Re: refactoring relation extension and BufferAlloc(), faster COPY

From: Andres Freund <andres(at)anarazel(dot)de>
To: Heikki Linnakangas <hlinnaka(at)iki(dot)fi>
Cc: Alvaro Herrera <alvherre(at)alvh(dot)no-ip(dot)org>, vignesh C <vignesh21(at)gmail(dot)com>, pgsql-hackers(at)postgresql(dot)org, Thomas Munro <thomas(dot)munro(at)gmail(dot)com>, Melanie Plageman <melanieplageman(at)gmail(dot)com>, Yura Sokolov <y(dot)sokolov(at)postgrespro(dot)ru>, Robert Haas <robertmhaas(at)gmail(dot)com>
Subject: Re: refactoring relation extension and BufferAlloc(), faster COPY
Date: 2023-03-01 22:35:15
Views: Raw Message | Whole Thread | Download mbox | Resend email
Lists: pgsql-hackers


On 2023-03-02 00:04:14 +0200, Heikki Linnakangas wrote:
> On 01/03/2023 09:33, Andres Freund wrote:
> > typedef enum ExtendBufferedFlags {
> > EB_SKIP_EXTENSION_LOCK = (1 << 0),
> > EB_IN_RECOVERY = (1 << 1),
> > EB_CREATE_FORK_IF_NEEDED = (1 << 2),
> > EB_LOCK_FIRST = (1 << 3),
> >
> > /* internal flags follow */
> > EB_RELEASE_PINS = (1 << 4),
> > } ExtendBufferedFlags;
> Is EB_IN_RECOVERY always set when RecoveryInProgress()? Is it really needed?

Right now it's just passed in from the caller. It's at the moment just needed
to know what to pass to smgrcreate(isRedo).

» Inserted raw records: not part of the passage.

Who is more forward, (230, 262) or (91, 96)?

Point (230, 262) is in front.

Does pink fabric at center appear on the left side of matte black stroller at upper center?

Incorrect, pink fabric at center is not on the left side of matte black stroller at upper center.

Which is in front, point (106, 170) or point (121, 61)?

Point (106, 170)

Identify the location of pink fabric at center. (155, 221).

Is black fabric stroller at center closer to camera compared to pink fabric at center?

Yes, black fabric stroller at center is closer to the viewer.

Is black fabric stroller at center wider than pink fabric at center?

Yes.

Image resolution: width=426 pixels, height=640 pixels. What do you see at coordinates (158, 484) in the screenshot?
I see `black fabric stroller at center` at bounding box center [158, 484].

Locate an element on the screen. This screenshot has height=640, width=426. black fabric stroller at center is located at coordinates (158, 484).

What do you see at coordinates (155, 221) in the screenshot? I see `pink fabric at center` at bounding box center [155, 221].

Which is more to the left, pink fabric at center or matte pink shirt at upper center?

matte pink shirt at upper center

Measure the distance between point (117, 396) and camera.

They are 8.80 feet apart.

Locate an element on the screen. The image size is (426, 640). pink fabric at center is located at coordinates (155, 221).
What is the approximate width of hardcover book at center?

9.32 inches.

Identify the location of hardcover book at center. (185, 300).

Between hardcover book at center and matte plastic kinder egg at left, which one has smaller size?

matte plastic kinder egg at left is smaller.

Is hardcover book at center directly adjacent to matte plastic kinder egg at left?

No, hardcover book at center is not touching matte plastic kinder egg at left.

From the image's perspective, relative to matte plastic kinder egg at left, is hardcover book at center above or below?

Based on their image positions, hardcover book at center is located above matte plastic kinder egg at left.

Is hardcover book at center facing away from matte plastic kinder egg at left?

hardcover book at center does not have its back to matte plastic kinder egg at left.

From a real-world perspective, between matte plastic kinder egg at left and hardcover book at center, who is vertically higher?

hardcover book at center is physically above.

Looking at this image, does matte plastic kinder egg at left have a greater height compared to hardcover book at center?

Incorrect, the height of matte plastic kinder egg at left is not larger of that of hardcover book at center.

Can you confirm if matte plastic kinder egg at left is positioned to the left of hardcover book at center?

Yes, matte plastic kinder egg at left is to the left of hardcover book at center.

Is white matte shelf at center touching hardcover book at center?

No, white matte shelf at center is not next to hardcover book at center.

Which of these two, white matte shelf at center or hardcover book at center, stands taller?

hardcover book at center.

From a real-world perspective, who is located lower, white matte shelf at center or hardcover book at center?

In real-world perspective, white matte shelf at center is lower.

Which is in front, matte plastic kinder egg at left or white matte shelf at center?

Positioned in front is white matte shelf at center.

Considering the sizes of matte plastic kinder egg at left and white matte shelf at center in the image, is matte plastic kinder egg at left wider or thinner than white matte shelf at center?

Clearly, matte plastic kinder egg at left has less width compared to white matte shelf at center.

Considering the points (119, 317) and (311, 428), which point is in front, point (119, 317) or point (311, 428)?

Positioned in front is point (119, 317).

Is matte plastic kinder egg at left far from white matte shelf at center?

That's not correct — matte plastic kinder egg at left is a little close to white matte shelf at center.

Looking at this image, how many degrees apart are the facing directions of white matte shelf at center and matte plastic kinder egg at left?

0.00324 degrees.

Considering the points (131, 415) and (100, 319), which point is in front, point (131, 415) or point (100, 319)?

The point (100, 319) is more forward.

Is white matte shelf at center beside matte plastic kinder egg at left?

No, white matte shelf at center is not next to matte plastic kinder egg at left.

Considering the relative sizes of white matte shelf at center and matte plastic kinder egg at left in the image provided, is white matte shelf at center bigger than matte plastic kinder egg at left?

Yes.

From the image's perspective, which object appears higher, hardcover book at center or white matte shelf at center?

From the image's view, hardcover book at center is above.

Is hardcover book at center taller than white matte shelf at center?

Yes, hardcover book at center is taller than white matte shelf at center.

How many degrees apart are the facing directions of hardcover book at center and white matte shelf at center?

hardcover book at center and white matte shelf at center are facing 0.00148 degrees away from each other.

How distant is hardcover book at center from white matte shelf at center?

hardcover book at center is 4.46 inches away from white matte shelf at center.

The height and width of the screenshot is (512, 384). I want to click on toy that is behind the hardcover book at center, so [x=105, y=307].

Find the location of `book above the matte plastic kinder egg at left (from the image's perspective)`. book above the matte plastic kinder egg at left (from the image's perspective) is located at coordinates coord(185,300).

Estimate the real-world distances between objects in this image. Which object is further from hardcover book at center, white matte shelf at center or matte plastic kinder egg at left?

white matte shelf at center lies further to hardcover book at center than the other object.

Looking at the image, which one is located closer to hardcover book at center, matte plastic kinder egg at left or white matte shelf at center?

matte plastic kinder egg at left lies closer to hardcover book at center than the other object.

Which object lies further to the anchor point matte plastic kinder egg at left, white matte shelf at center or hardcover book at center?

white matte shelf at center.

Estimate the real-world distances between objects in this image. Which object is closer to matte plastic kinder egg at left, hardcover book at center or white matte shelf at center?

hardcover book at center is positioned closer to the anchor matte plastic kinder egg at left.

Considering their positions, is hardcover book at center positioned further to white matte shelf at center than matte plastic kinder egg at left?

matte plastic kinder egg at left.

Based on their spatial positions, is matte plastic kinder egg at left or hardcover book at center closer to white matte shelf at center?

However, XLogReadBufferExtended() doesn't currently use this path, so maybe
it's not actually needed.

> What does EB_LOCK_FIRST do?

Lock the first returned buffer, this is basically the replacement for
num_locked_buffers from the earlier version. I think it's likely that either
locking the first, or potentially at some later point locking all buffers, is
all that's needed for ExtendBufferedRelBy().

EB_LOCK_FIRST_BUFFER would perhaps be better?

> > /*
> > * To identify the relation - either relation or smgr + relpersistence has to
> > * be specified. Used via the EB_REL()/EB_SMGR() macros below. This allows us
> > * to use the same function for both crash recovery and normal operation.
> > */
> > typedef struct ExtendBufferedWhat
> > {
> > Relation rel;
> > struct SMgrRelationData *smgr;
> > char relpersistence;
> > } ExtendBufferedWhat;
> >
> > #define EB_REL(p_rel) ((ExtendBufferedWhat){.rel = p_rel})
> > /* requires use of EB_SKIP_EXTENSION_LOCK */
> > #define EB_SMGR(p_smgr, p_relpersistence) ((ExtendBufferedWhat){.smgr = p_smgr, .relpersistence = p_relpersistence})
> Clever. I'm still not 100% convinced we need the EB_SMGR variant, but with
> this we'll have the flexibility in any case.

Hm - how would you use it from XLogReadBufferExtended() without that?

XLogReadBufferExtended() spends a disappointing amount of time in
smgropen(). Quite visible in profiles.

In the plan read case at least one in XLogReadBufferExtended()
itself, then in ReadBufferWithoutRelcache(). The extension path right now is
worse - it does one smgropen() for each extended block.

I think we should avoid using ReadBufferWithoutRelcache() in
XLogReadBufferExtended() in the read path as well, but that's for later.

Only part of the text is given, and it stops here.